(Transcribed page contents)
-.-.-

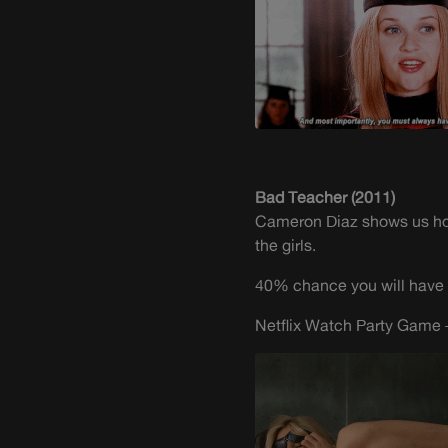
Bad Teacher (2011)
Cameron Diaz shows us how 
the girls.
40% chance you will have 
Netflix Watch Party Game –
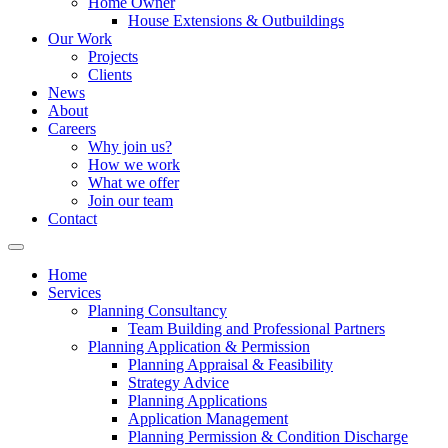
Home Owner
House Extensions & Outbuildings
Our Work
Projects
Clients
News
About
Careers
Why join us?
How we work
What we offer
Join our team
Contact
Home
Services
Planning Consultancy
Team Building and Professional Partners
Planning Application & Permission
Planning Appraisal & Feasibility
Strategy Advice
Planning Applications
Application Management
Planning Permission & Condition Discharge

-.-.-

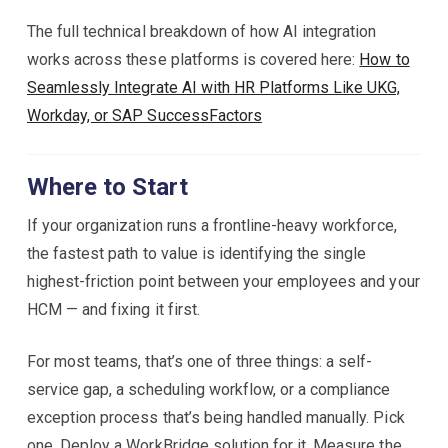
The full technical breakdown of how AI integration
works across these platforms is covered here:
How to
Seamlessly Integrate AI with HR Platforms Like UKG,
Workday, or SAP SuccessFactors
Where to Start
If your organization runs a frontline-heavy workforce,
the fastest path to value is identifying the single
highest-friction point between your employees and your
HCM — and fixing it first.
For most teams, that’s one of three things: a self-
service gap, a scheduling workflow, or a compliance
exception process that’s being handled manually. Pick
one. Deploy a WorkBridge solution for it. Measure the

-.-.-

WHAT NEEDS TO BE DONE ▸
Return exactly the lines above from the line that has "House Extensions & Outbuildings" through the line that has "Planning Application & Permission", inclusive, and nothing else.

RESPONSE ▸
House Extensions & Outbuildings
Our Work
Projects
Clients
News
About
Careers
Why join us?
How we work
What we offer
Join our team
Contact
Home
Services
Planning Consultancy
Team Building and Professional Partners
Planning Application & Permission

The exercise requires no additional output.